> _Assignment_
Your task is to copy the stretch of lines in the records below that begins with the line containing "downside after its" and ends with the line containing "first-half profits.", exactly as written, with nothing added.

= = =

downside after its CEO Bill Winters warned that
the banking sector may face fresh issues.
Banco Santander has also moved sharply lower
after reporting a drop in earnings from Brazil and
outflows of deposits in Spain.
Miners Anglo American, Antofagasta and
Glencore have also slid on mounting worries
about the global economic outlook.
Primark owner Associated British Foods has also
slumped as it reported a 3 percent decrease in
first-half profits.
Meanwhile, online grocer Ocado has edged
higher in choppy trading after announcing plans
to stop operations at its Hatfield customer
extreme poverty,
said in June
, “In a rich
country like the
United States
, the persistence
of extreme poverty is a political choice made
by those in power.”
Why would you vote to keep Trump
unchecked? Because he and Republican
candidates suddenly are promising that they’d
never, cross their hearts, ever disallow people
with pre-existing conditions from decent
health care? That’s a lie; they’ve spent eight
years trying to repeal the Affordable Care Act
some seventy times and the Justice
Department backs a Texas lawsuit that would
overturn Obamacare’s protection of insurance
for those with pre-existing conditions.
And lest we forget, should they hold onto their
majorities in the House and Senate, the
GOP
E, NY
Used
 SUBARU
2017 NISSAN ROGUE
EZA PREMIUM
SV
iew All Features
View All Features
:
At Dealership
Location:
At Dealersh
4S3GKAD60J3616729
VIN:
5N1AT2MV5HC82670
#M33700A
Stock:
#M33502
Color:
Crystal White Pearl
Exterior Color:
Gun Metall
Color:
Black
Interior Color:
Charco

= = =

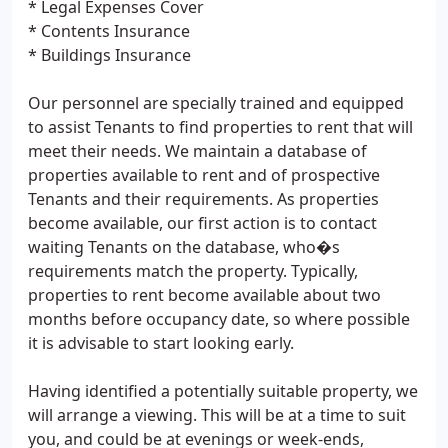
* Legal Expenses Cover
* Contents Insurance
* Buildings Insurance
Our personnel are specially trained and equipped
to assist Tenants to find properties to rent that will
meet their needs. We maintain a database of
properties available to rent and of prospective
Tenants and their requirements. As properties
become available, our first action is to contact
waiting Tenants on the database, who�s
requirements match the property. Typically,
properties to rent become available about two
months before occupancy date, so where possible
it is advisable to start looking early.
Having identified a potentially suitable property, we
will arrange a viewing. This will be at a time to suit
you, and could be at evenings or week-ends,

= = =

> _Answer for this exercise_
downside after its CEO Bill Winters warned that
the banking sector may face fresh issues.
Banco Santander has also moved sharply lower
after reporting a drop in earnings from Brazil and
outflows of deposits in Spain.
Miners Anglo American, Antofagasta and
Glencore have also slid on mounting worries
about the global economic outlook.
Primark owner Associated British Foods has also
slumped as it reported a 3 percent decrease in
first-half profits.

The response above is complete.